Tuesday, April 3, 2007

Walgreen's - good March '07 and spectacular q2 '07

Walgreen's reported March '07 comp's this morning that were in line with expectations, and told investors that due to the calendar location of the Easter weekend, April '07 comp's will be combined with March '07 comp's (as was done last year) to get a true reading of the two month activity.

In March, '07, WAG's same store comp's rose 8%, while prescription comp's rose 8.8% and front-end comp's increased 5.6%. There has been some slowing in the monthly data for Walgreen's, but not dramatically so, as the retail drug store group continues to have the best comp's in all of retail, month-in and month-out, and WAG continues to take market share from competitors.

Still, it is hard to put too positive a spin on WAG's 2q earnings reported last week: year-over-year (y/y) revenues rose 15%, eps rose 26%, and operating income rose 36% (albeit against the weakest quarter of '05) as the gross margin expanded 124 bp's to 29.68%, the operating margin expanded 129 bp's to 8.04%, and the net profit margin expanded 37 bp's to 4.68%.

WAG continues to get expense and SG&A leverage out of their formidable business model, as WAG has not had one single quarter of less than dounble-digit sales growth since 1998.

While most analysts note WAG's forward P/E of 23(x) the current '07 estimate of $2.07, WAG is cheaper on a cash-flow basis, trading at just 17(x) 4q trailing cash from operations, as the company has ended the last two quarters with free-cash-flow on a 4q trailing basis of $1 bl or more, the first time that has happened since we began tracking the company in 1995. As of the February '07 quarter, WAG was generating $2.78 in four-quarter trailing cash flow per share, about 150% higher than net income, and a good litmus test for earnings quality (i.e. cash flow as a percentage of net income).

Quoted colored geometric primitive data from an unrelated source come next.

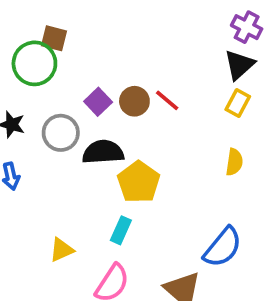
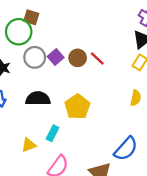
gray circle: (61, 133) -> (35, 57), moved
black semicircle: (103, 152) -> (38, 99), moved
cyan rectangle: (121, 230) -> (53, 133), moved

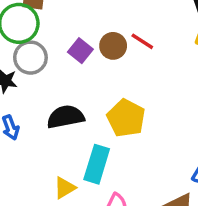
gray circle: (35, 57) -> (30, 58), moved
cyan rectangle: (53, 133) -> (97, 164), size x1.5

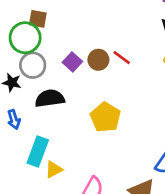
black semicircle: (66, 117) -> (50, 98), moved
cyan rectangle: (97, 164) -> (38, 151), moved

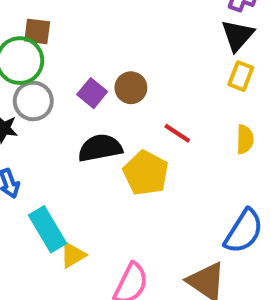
red line: (122, 58) -> (177, 133), moved
black semicircle: (50, 98) -> (100, 148), moved
cyan rectangle: (38, 151) -> (47, 229), turned -48

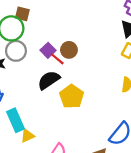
red line: (177, 133) -> (57, 59), moved
black semicircle: (100, 148) -> (49, 80), turned -30

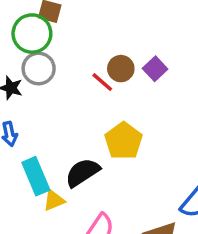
purple square: (48, 50) -> (155, 69), moved
black semicircle: (49, 80) -> (82, 173), moved

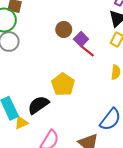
brown circle: (121, 69) -> (64, 29), moved
red line: (102, 82) -> (88, 51), moved

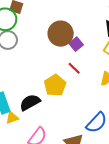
brown circle: (64, 29) -> (61, 34), size x1.6
red line: (88, 51) -> (74, 68), moved

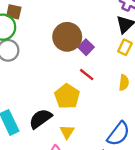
yellow triangle: (12, 118) -> (67, 132), moved, turned -32

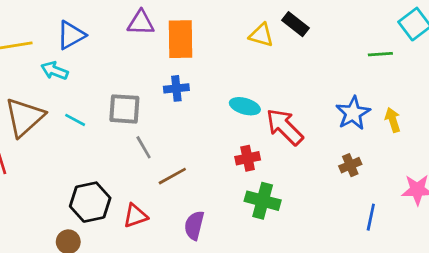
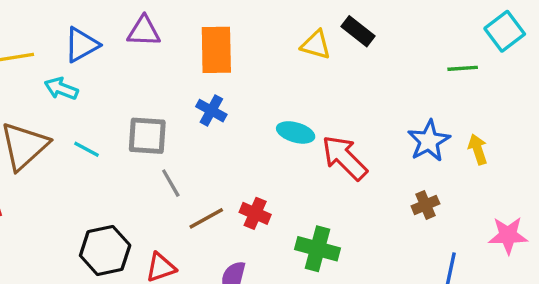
purple triangle: (141, 23) -> (144, 31), moved
blue cross: (176, 88) -> (211, 111), turned 35
red cross: (248, 158) -> (255, 213), moved, turned 35

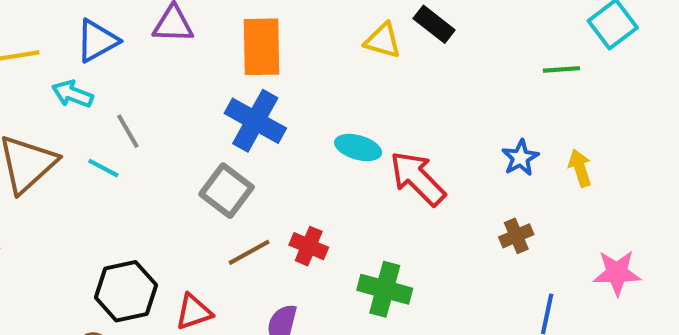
blue cross: (211, 111) -> (255, 121), size x1.6
gray square: (147, 136) -> (227, 191), moved, turned 33
blue star: (429, 141) -> (520, 158), size x0.7
gray line: (171, 183) -> (128, 131), moved

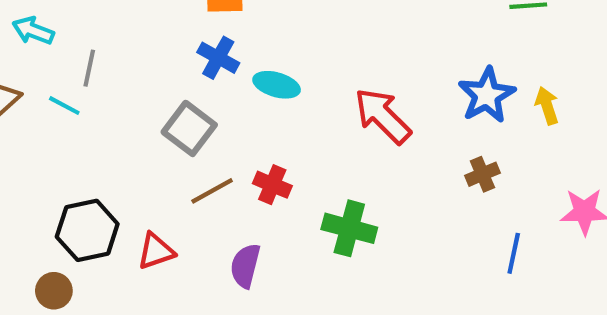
blue cross: (255, 121) -> (218, 58), size x0.7
gray line: (128, 131) -> (89, 68), turned 42
cyan ellipse: (358, 147) -> (277, 85), moved
blue star: (520, 158) -> (487, 95), size x1.5

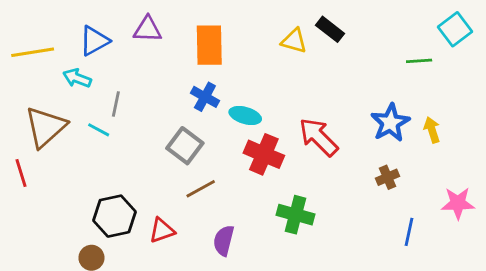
red cross: (272, 185) -> (264, 154), moved, size x1.5

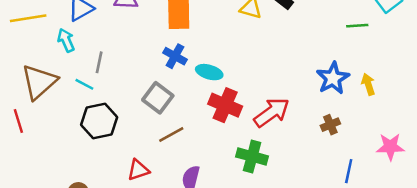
cyan arrow: (77, 78) -> (66, 40), turned 45
red arrow: (318, 137) -> (272, 112), moved, turned 99
black hexagon: (114, 216) -> (99, 121), moved

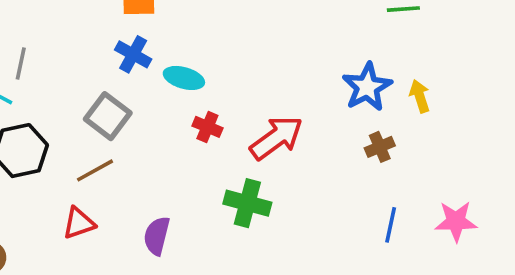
red cross: (225, 105) -> (207, 127), size x0.6
brown cross: (330, 125) -> (380, 147), moved
brown line: (171, 134) -> (95, 170), moved
pink star: (390, 147) -> (456, 221), moved

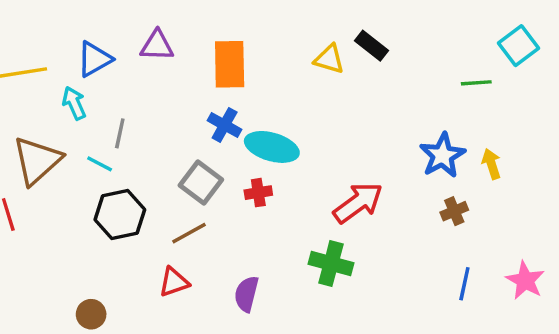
cyan ellipse: (184, 78) -> (272, 147), size x1.4
red cross: (207, 127) -> (258, 193), moved, turned -32
pink star: (456, 221) -> (525, 280), turned 30

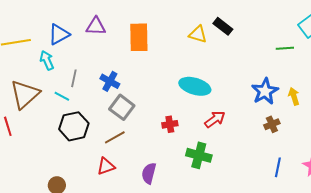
blue cross: (225, 125) -> (110, 81), moved
cyan ellipse: (272, 147) -> (195, 86), moved
red cross: (258, 193) -> (170, 124), moved
red arrow: (358, 203) -> (215, 119), size x0.7

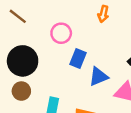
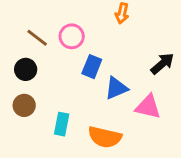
brown line: (18, 16) -> (37, 38), moved
black circle: (23, 61) -> (26, 69), size x0.6

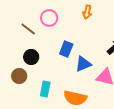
pink circle: (72, 36) -> (49, 18), moved
black circle: (26, 69) -> (31, 57), moved

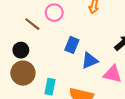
black circle: (31, 57) -> (21, 50), moved
brown circle: (19, 76) -> (23, 73), size x1.5

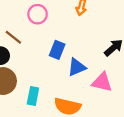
brown line: (32, 24) -> (13, 37), moved

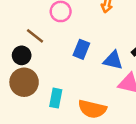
blue triangle: (77, 67) -> (113, 60), moved, turned 36

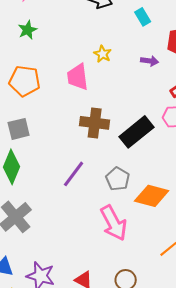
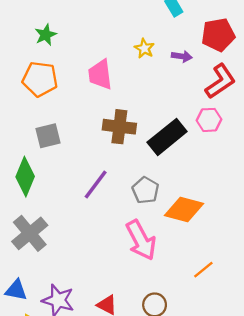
green star: (28, 30) -> (46, 35), moved
yellow star: (103, 54) -> (144, 48), moved
gray square: (19, 129) -> (48, 136), moved

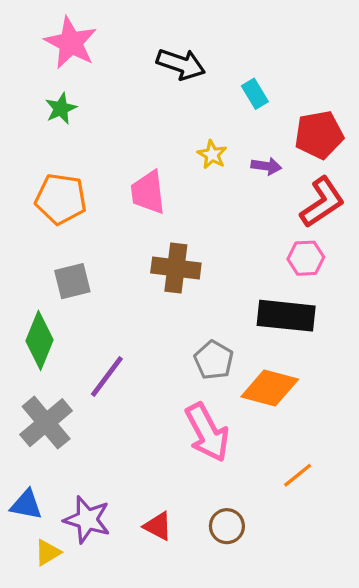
green star: (46, 35) -> (61, 109), moved
black rectangle: (167, 137) -> (286, 316), moved, turned 45
purple line: (96, 185) -> (107, 377), moved

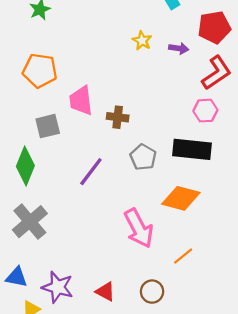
pink trapezoid: (148, 192) -> (81, 101), moved
brown cross: (176, 268) -> (118, 117), size x0.7
gray pentagon: (214, 360) -> (143, 157), moved
purple line: (107, 377) -> (91, 172), moved
orange line: (298, 475) -> (183, 256), moved

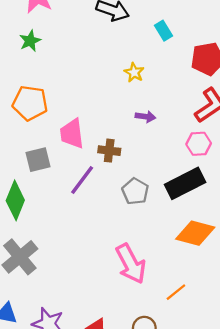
purple arrow: (179, 48) -> (145, 117), moved
black rectangle: (192, 149) -> (185, 183), turned -33
purple line: (91, 172) -> (82, 180), moved
orange diamond: (181, 198) -> (195, 233), moved

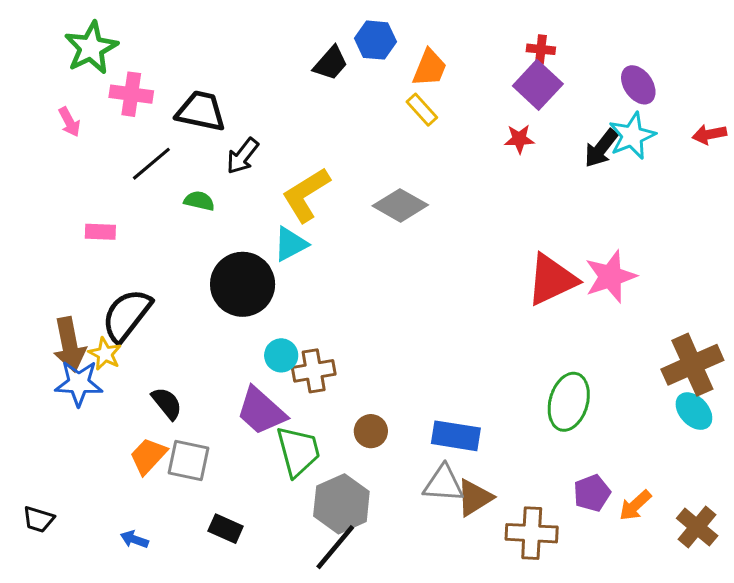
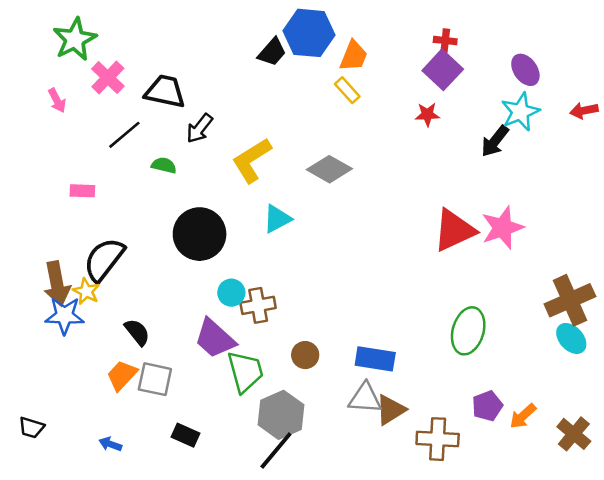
blue hexagon: (376, 40) -> (309, 33), size x1.5
pink cross: (131, 94) -> (108, 77), turned 36
black arrow: (601, 148) -> (495, 141), moved
cyan triangle: (290, 244) -> (277, 219), moved

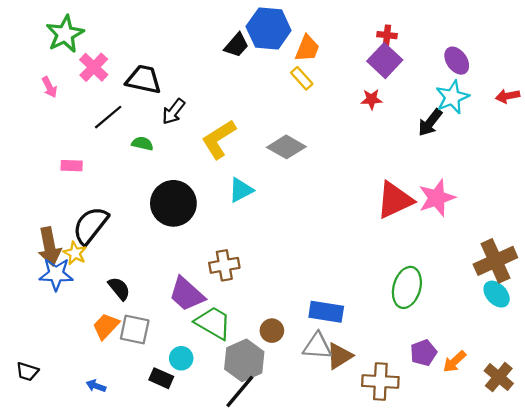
cyan circle: (231, 293) -> (181, 358), moved
brown circle: (305, 355) -> (272, 331), moved
green trapezoid: (245, 372) -> (213, 323), turned -45

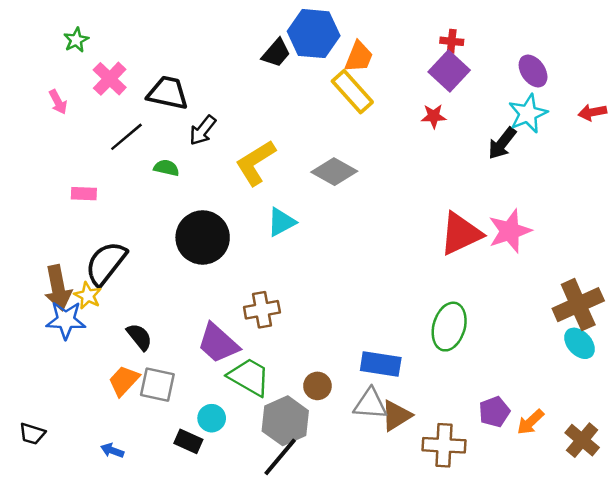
green star: (65, 34) -> (76, 40), size x0.6
yellow rectangle: (302, 78) -> (352, 92), size x1.6
green ellipse: (407, 287) -> (449, 327), moved

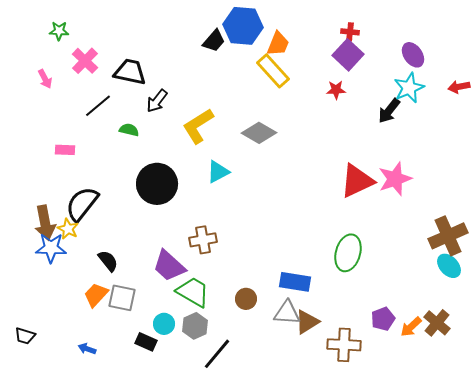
green star: (76, 40) -> (59, 31), turned 30
gray hexagon: (285, 421) -> (195, 326), moved, size x0.7
brown cross: (582, 440) -> (437, 323), moved

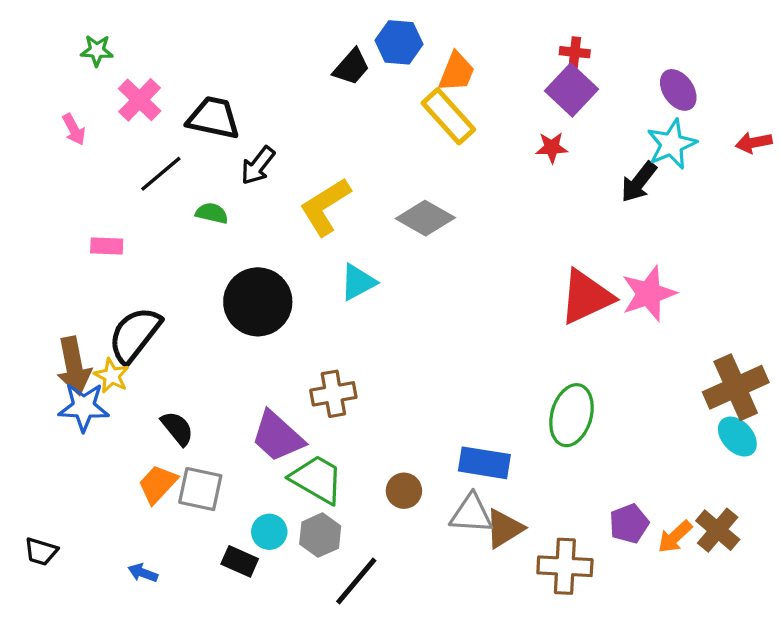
blue hexagon: (243, 26) -> (399, 42), size x0.7

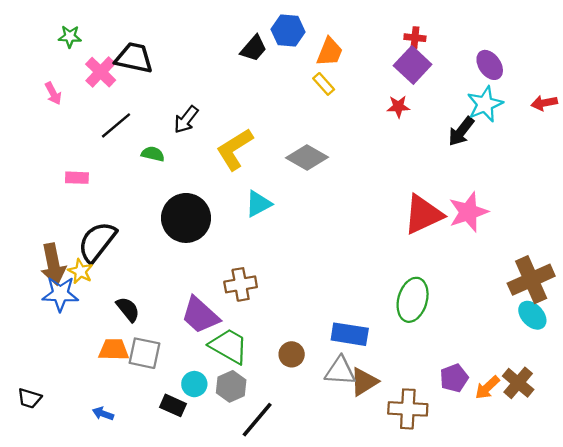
yellow rectangle: (448, 116) -> (324, 84), size x0.6
black trapezoid: (213, 118) -> (134, 58), moved
orange trapezoid: (158, 484) -> (114, 350), turned 48

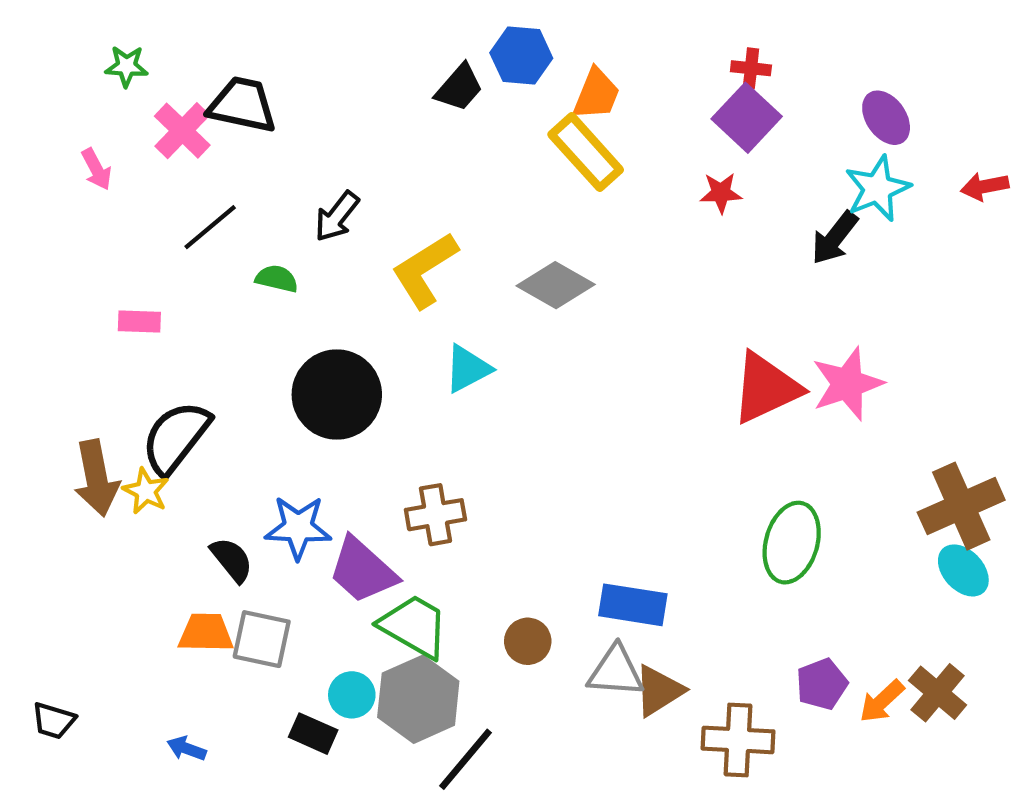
yellow rectangle: (324, 84) -> (586, 152), size x1.8
blue star: (60, 294) -> (298, 528), moved
green ellipse: (413, 300) -> (792, 543), moved
gray hexagon: (231, 386) -> (418, 699), size x1.5

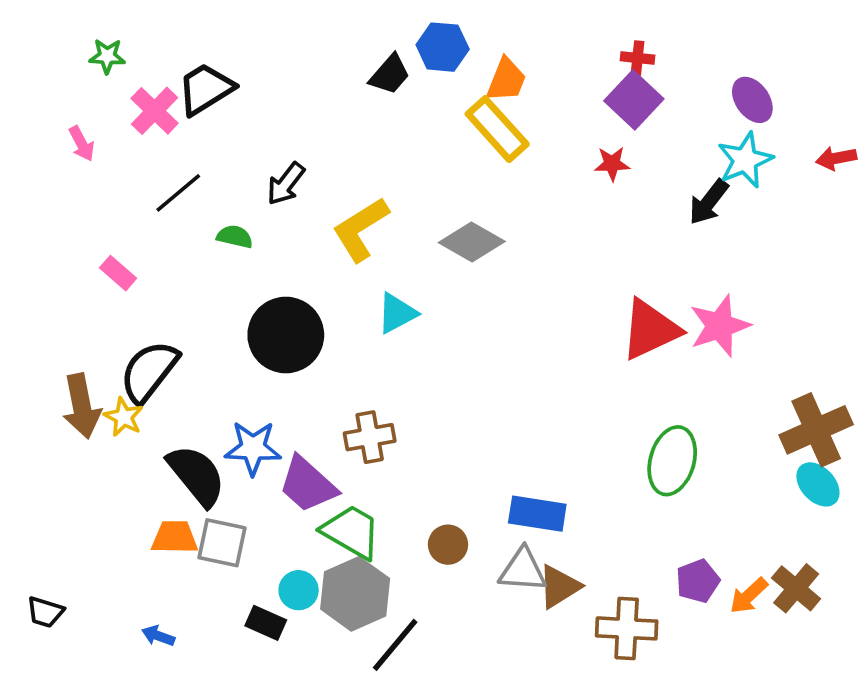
black trapezoid: (242, 105) -> (206, 89), turned -44
pink rectangle: (139, 322) -> (118, 273), turned 39
black semicircle: (232, 560) -> (196, 475), size x1.6

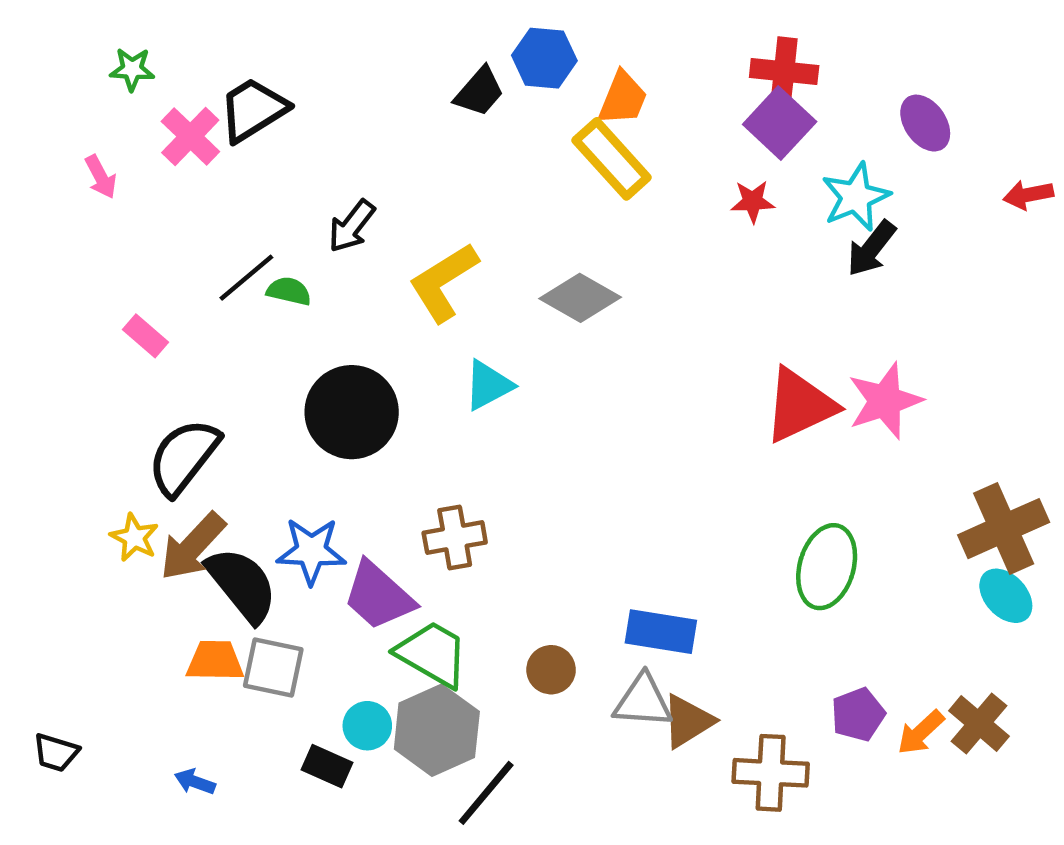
red cross: (638, 58) -> (784, 72), size x1.6
cyan star: (745, 160) -> (856, 197), moved
black line: (178, 193) -> (246, 278), moved
brown arrow: (82, 406) -> (193, 546), moved, turned 54
yellow star: (124, 417) -> (134, 538), moved

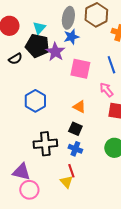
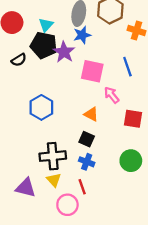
pink arrow: (106, 90) -> (112, 95), moved
yellow triangle: (66, 182) -> (54, 180), moved
pink circle: (29, 190) -> (67, 205), moved

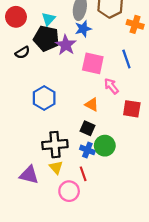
green circle: (131, 161) -> (105, 146), moved

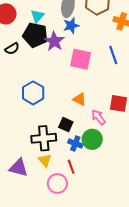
pink arrow: (111, 86) -> (99, 117), moved
black square: (87, 128) -> (66, 125), moved

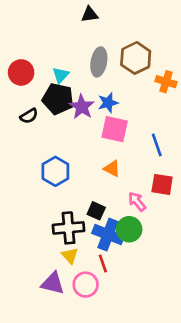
blue star: (71, 26) -> (108, 103), moved
blue line: (113, 55) -> (157, 145), moved
orange triangle: (80, 99) -> (112, 169), moved
blue cross: (75, 144) -> (108, 235), size x1.6
purple triangle: (18, 168) -> (53, 283), moved

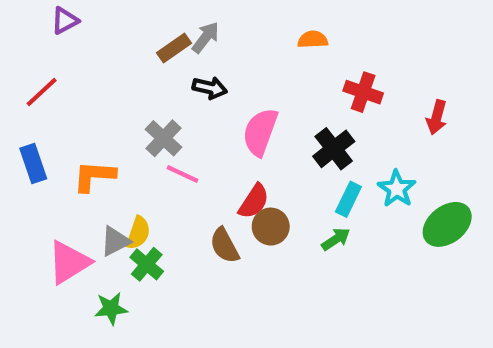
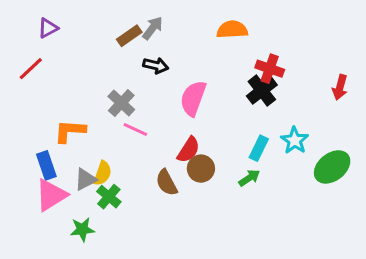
purple triangle: (65, 21) -> (48, 28), moved
orange semicircle: (313, 40) -> (232, 30), size x1.4
red arrow: (437, 117) -> (340, 87), moved
black cross: (334, 149) -> (262, 90), moved
blue rectangle: (33, 163) -> (46, 165), moved

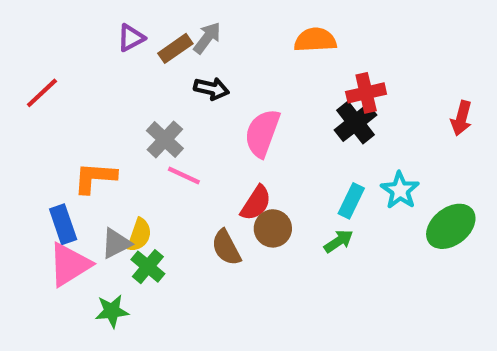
purple triangle: (48, 28) -> (131, 38), moved
red cross: (270, 69) -> (366, 93), turned -32

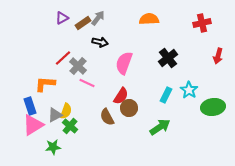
red line: (42, 93) -> (63, 58), moved
red cross: (366, 93) -> (202, 23), moved
green ellipse: (451, 226) -> (213, 107), turned 30
green arrow: (339, 241) -> (160, 127), moved, size x1.5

One of the bigger internal improvments WAG has made in the past few years has been working capital, as their working capital efficiency through most of the 1990's and early 2000's was in fact pretty poor. Today however, even with continued store growth, and just 50% through their ultimate store build-out of 11,500 stores, WAG is generating free-cash-flow that is very healthy, which will hopefully continue.

Bottom line: trading at less than 1(x) 4q trailing sales, and 23(x) forward earnings for recent eps growth of 26%, and 17(x) 4q trailing cash flow (enterprise value) you would think that WAG would be a table pounding buy by most of Wall Street, but analysts look at the stock price action and the two year trading range between $40 - $50 and the horrid P/E compression, and think "I'd better stay away until the stock breaks out".

Fundamentally the stock is a great value here, and technically it looks pretty good too, as the next upward thrust should take WAG over the September '06 high of $52 per share.

Could the stock price be discounting a new business model in the form of CVS/Caremark ? Absolutely. Could the lagging stock price be forecasting as yet unseen changes down the road in insurance co-pay's (the biggest risk to WAG's business model) ? Sure, absolutely. The stock price could be discounting any number of untoward events or circumstances including the current complete disgust for large-cap growth stocks (the most likely reason), but that is the challenge in investing.

We do our homework, do the bottoms-up analysis, read what the anlaysts are saying, follow the charts and technicals and stay with the quality growth businesses, and we continue to believe that WAG is one of the best.